Crossplane is the fusing of cross-cloud control plane. We wanted to use a noun that refers to the entity responsible for connecting different cloud providers and acts as control plane across them. Cross implies “cross-cloud” and “plane” brings in “control plane”.
Question: What's up with popsicle?
We believe in a multi-flavor cloud.
Question: Why is Upbound open sourcing this project? What are Upbound’s monetization plans?
Upbound’s mission is to create a more open cloud-computing platform, with more choice and less lock-in. We believe the Crossplane as an important step towards this vision and that it’s going to take a village to solve this problem. We believe that multicloud control plane is a new category of open source software, and it will ultimately disrupt closed source and proprietary models. Upbound aspires to be a commercial provider of a more open cloud-computing platform.

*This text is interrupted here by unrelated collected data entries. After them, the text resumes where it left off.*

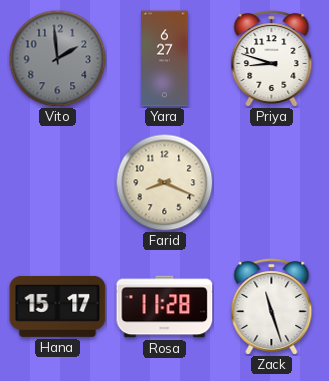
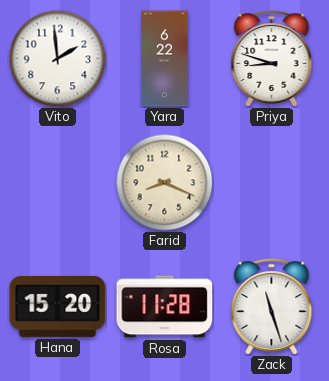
Vito dial: grey -> white
Yara: 6:27 -> 6:22
Hana: 15:17 -> 15:20
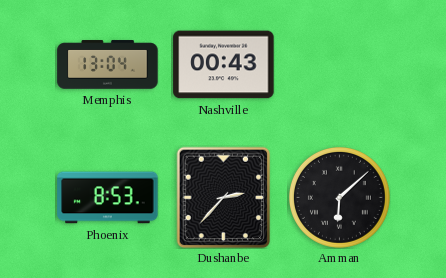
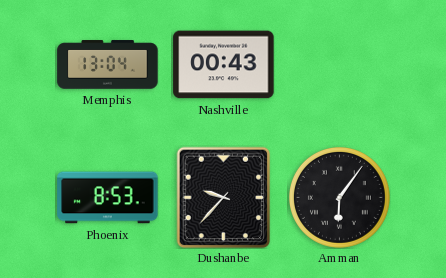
Dushanbe: 2:37 -> 9:37
Amman: 6:08 -> 6:06
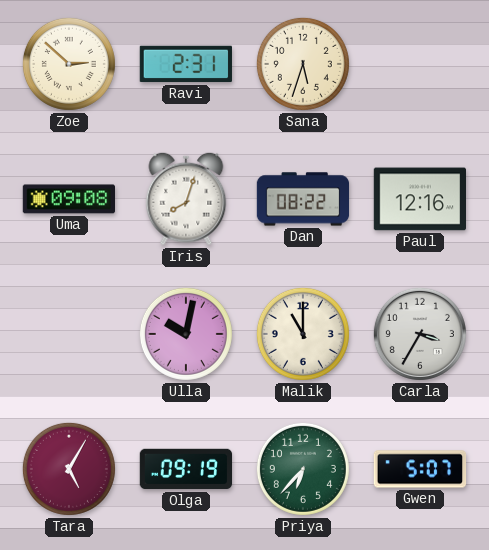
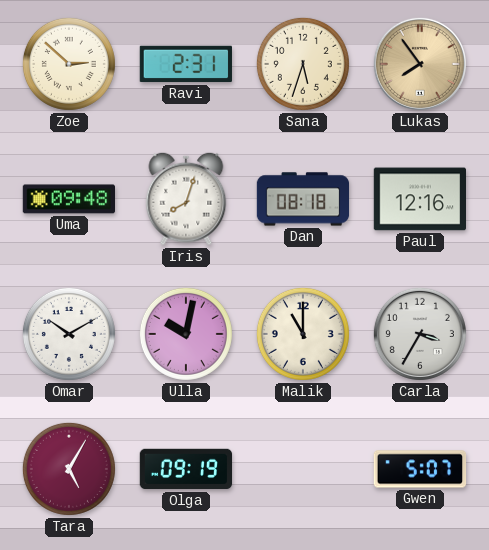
Lukas: none -> 7:54
Uma: 09:08 -> 09:48
Dan: 08:22 -> 08:18
Omar: none -> 10:10
Priya: 6:37 -> none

Question: What kind of governance model will be used for Crossplane?
Crossplane will be an independent project and we plan on making a community driven project and not a vendor driven project. It will have an independent brand, github organization, and an open governance model. It will not be tied to single organization or individual.

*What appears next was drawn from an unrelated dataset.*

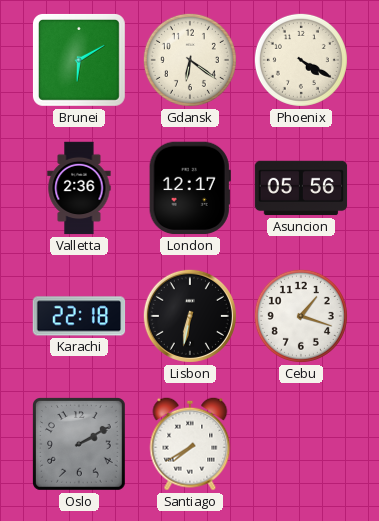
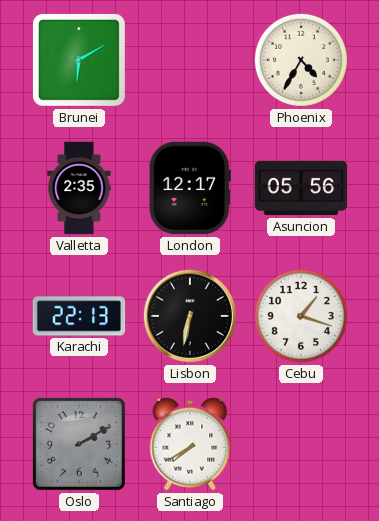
Gdansk: 6:21 -> none
Phoenix: 4:20 -> 4:35
Valletta: 2:36 -> 2:35
Karachi: 22:18 -> 22:13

Question: Will Crossplane be donated to an open source foundation?
We don’t know yet. We are open to doing so but we’d like to revisit this after the project has gotten some end-user community traction.
Question: Does using multicloud mean you will use the lowest common denominator across clouds?
Not necessarily. There are numerous best of breed cloud offerings that run on multiple clouds. For example, CockroachDB and ElasticSearch are world class implementations of platform software and run well on cloud providers. They compete with managed services offered by a cloud provider. We believe that by having a open control plane for they to integrate with, and providing a common API, CLI and UI for all of these services, that more of these offerings will exist and get first-class experience in the cloud.
Question: How are resources and claims related to PersistentVolumes in Kubernetes?
We modeled resource claims and classes after PersistentVolumes and PersistentVolumeClaims in Kubernetes. We believe many of the lessons learned from managing volumes in Kubernetes apply to managing resources within cloud providers. One notable exception is that we avoided creating a plugin model within Crossplane.
Question: How is workload scheduling related to pod scheduling in Kubernetes?
We modeled workload scheduling after the Pod scheduler in Kubernetes. We believe many of the lessons learned from Pod scheduling apply to scheduling workloads across cloud providers.
Question: Can I use Crossplane to consistently provision and manage multiple Kubernetes clusters?
Crossplane includes an portable API for Kubernetes clusters that will include common configuration including node pools, auto-scalers, taints, admission controllers, etc. These will be applied to the specific implementations within the cloud providers like EKS, GKE and AKS. We see the Kubernetes Cluster API to be something that will be used by administrators and not developers.
Question: Other attempts at building a higher level API on-top of a multitude of inconsistent lower level APIs have not been successful, will Crossplane not have the same issues?
We agree that building a consistent higher level API on top of multitudes of inconsistent lower level API's is well known to be fraught with peril (e.g. dumbing down to lowest common denominator, or resulting in so loosely defined an API as to be impossible to practically develop real portable applications on top of it).
Crossplane follows a different approach here. The portable API extracts the pieces that are common across all implementations, and from the perspective of the workload. The rest of the implementation details are captured in full fidelity by the admin in resource classes. The combination of the two is what results in full configuration that can be deployed. We believe this to be a reasonable tradeoff that avoids the dumbing down to lowest common denominator problem, while still enabling portability.